Gaza bildet nun gleichsam den Eckstein für die Ausdehnung und den Erhalt des ägyptischen Machtbereichs in Syro-Palästina. Als besonders bedeutsam für die Aufrechterhaltung der Sicherheit werden in der Amarna-Korrespondenz (Mitte 14. Jh. v. Chr.) die Stadttore von Gaza und von → Jaffa erwähnt (EA 296). Die Darstellung von Gaza auf Reliefs Sethosʼ I. (frühes 13. Jh. v. Chr.) in Karnak ist allerdings ohne realitätsbezogenen Abbildungswert. Bei den turmartigen Festungen für kanaanäische Städte handelt es sich um standardisierte Bild-Icons. Eine historische Aussage wird mit dem Kampf gegen Schasu-Beduinen (→ Schasu) außerhalb der Stadt verbunden sein, die Stadt selbst musste aber nicht nochmals erobert werden.
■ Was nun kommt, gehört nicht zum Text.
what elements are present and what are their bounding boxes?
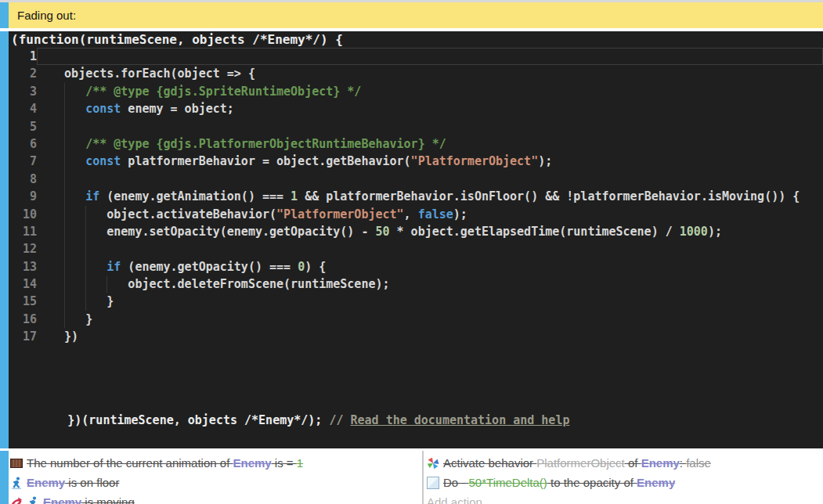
code-line-content[interactable]: } [37, 293, 823, 310]
selection-strip [0, 451, 9, 504]
code-line[interactable]: 9 if (enemy.getAnimation() === 1 && plat… [9, 188, 823, 205]
code-token: * object.getElapsedTime(runtimeScene) / [390, 225, 680, 239]
code-token: ); [453, 207, 467, 221]
indent-guide [85, 293, 86, 310]
line-number: 3 [9, 83, 37, 100]
indent-guide [64, 275, 65, 293]
code-line[interactable]: 4 const enemy = object; [9, 100, 823, 117]
code-line-content[interactable] [37, 240, 823, 257]
code-line-content[interactable]: object.activateBehavior("PlatformerObjec… [37, 206, 823, 223]
indent-guide [64, 206, 65, 223]
indent-guide [85, 206, 86, 223]
code-line-content[interactable]: const enemy = object; [37, 100, 823, 117]
documentation-link[interactable]: Read the documentation and help [350, 413, 569, 427]
action-row[interactable]: Activate behavior PlatformerObject of En… [427, 453, 823, 473]
code-line[interactable]: 17 }) [9, 328, 823, 345]
code-line[interactable]: 11 enemy.setOpacity(enemy.getOpacity() -… [9, 223, 823, 240]
code-token: && platformerBehavior.isOnFloor() && !pl… [298, 189, 800, 203]
indent-guide [106, 275, 107, 293]
indent-guide [64, 188, 65, 205]
code-token: ); [708, 225, 722, 239]
code-token: /** @type {gdjs.PlatformerObjectRuntimeB… [43, 137, 446, 151]
condition-row[interactable]: The number of the current animation of E… [9, 453, 422, 473]
comment-event[interactable]: Fading out: [0, 2, 823, 28]
action-row[interactable]: Do - 50*TimeDelta() to the opacity of En… [427, 473, 823, 492]
code-line[interactable]: 1 [9, 48, 823, 65]
code-line[interactable]: 5 [9, 118, 823, 135]
code-line-content[interactable] [37, 118, 823, 135]
indent-guide [64, 100, 65, 117]
code-token: 1 [291, 189, 298, 203]
code-line-content[interactable] [37, 171, 823, 188]
action-text-segment: 50*TimeDelta() [469, 476, 547, 489]
code-token: (enemy.getAnimation() === [99, 189, 291, 203]
code-token: (enemy.getOpacity() === [121, 260, 298, 274]
code-area[interactable]: 12 objects.forEach(object => {3 /** @typ… [9, 48, 823, 346]
js-code-event[interactable]: (function(runtimeScene, objects /*Enemy*… [0, 31, 823, 448]
line-number: 5 [9, 118, 37, 135]
action-text-segment: of [625, 456, 641, 470]
indent-guide [64, 240, 65, 257]
code-line-content[interactable]: enemy.setOpacity(enemy.getOpacity() - 50… [37, 223, 823, 240]
line-number: 14 [9, 275, 37, 293]
code-token: 0 [298, 260, 305, 274]
code-line[interactable]: 10 object.activateBehavior("PlatformerOb… [9, 206, 823, 223]
code-line[interactable]: 8 [9, 171, 823, 188]
indent-guide [64, 171, 65, 188]
condition-row[interactable]: Enemy is on floor [9, 473, 422, 492]
code-line[interactable]: 16 } [9, 311, 823, 328]
platformer-icon [10, 477, 23, 489]
code-line-content[interactable]: const platformerBehavior = object.getBeh… [37, 153, 823, 170]
condition-text-segment: The number of the current animation of [27, 456, 233, 470]
invert-icon [10, 496, 23, 504]
condition-text-segment: Enemy [27, 476, 65, 489]
condition-row[interactable]: Enemy is moving [9, 492, 422, 504]
gdevelop-events-sheet: Fading out: (function(runtimeScene, obje… [0, 0, 823, 504]
line-number: 4 [9, 100, 37, 117]
code-line[interactable]: 7 const platformerBehavior = object.getB… [9, 153, 823, 170]
condition-text-segment: Enemy [233, 456, 271, 470]
code-token: if [43, 189, 99, 203]
code-line-content[interactable]: object.deleteFromScene(runtimeScene); [37, 275, 823, 293]
code-line[interactable]: 15 } [9, 293, 823, 310]
code-line[interactable]: 13 if (enemy.getOpacity() === 0) { [9, 258, 823, 275]
code-line[interactable]: 12 [9, 240, 823, 257]
indent-guide [64, 293, 65, 310]
line-number: 6 [9, 135, 37, 153]
condition-text-segment: is moving [81, 495, 135, 504]
code-line[interactable]: 2 objects.forEach(object => { [9, 65, 823, 82]
line-number: 11 [9, 223, 37, 240]
code-token: object.activateBehavior( [43, 207, 276, 221]
indent-guide [85, 240, 86, 257]
add-action-button[interactable]: Add action [427, 492, 823, 504]
action-text-segment: to the opacity of [547, 476, 637, 489]
code-token: } [43, 294, 114, 308]
original-event-block: The number of the current animation of E… [0, 451, 823, 504]
actions-column: Activate behavior PlatformerObject of En… [424, 451, 823, 504]
indent-guide [85, 275, 86, 293]
js-code-editor[interactable]: (function(runtimeScene, objects /*Enemy*… [9, 31, 823, 448]
code-line[interactable]: 6 /** @type {gdjs.PlatformerObjectRuntim… [9, 135, 823, 153]
code-line-content[interactable]: /** @type {gdjs.SpriteRuntimeObject} */ [37, 83, 823, 100]
code-line-content[interactable]: if (enemy.getOpacity() === 0) { [37, 258, 823, 275]
code-token: ); [538, 154, 552, 168]
code-line-content[interactable]: }) [37, 328, 823, 345]
action-text-segment: Enemy [637, 476, 675, 489]
line-number: 17 [9, 328, 37, 345]
action-text-segment: : [680, 456, 686, 470]
action-text-segment: Do - [443, 476, 469, 489]
comment-bar[interactable]: Fading out: [9, 2, 823, 28]
code-line[interactable]: 14 object.deleteFromScene(runtimeScene); [9, 275, 823, 293]
code-token: "PlatformerObject" [276, 207, 404, 221]
code-token: } [43, 312, 92, 326]
code-line-content[interactable]: } [37, 311, 823, 328]
animation-icon [10, 457, 23, 470]
code-line-content[interactable]: if (enemy.getAnimation() === 1 && platfo… [37, 188, 823, 205]
code-line[interactable]: 3 /** @type {gdjs.SpriteRuntimeObject} *… [9, 83, 823, 100]
code-token: enemy = object; [121, 102, 234, 116]
code-line-content[interactable]: objects.forEach(object => { [37, 65, 823, 82]
indent-guide [64, 118, 65, 135]
code-line-content[interactable] [37, 48, 823, 65]
action-text-segment: Activate behavior [443, 456, 536, 470]
code-line-content[interactable]: /** @type {gdjs.PlatformerObjectRuntimeB… [37, 135, 823, 153]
Aus der späten 19. Dynastie (um 1200 v. Chr.) ist ein Fest für die einheimische Göttin „Anat von Gaza“ belegt (Ostrakon Michaelides Nr. 85). Wenig später, unter → Ramses III., wird ein ägyptischer Tempel in Gaza beschrieben, der der Verehrung des Reichsgottes Amun geweiht war (Pap. Harris I.). Aus ägyptischer Sicht muss es sich um einen für die ganze Provinz bestimmenden und zentralen Tempel gehandelt haben, denn ägyptische Tempelbauten mit entsprechender Architektur zur Verehrung ägyptischer Gottheiten sind sonst in kanaanäischen Orten nirgendwo belegt und waren auch nicht intendiert (Ausnahme: → Byblos). Zumindest für die näher gelegenen Ortslagen im südlichen Palästina diente der Amuntempel auch als Empfänger für Erntesteuerabgaben an die ramessidische Verwaltung, wie wir aus zahlreichen hieratisch beschrifteten Votivschalen aus der Region erschließen können. Auf ihnen wird für die aus dem Dominanz- und Unterwerfungsverhältnis resultierenden Zwangsabgaben der semitische Begriff brjt (hebr. bәrît „Bund“; → Bund) verwendet.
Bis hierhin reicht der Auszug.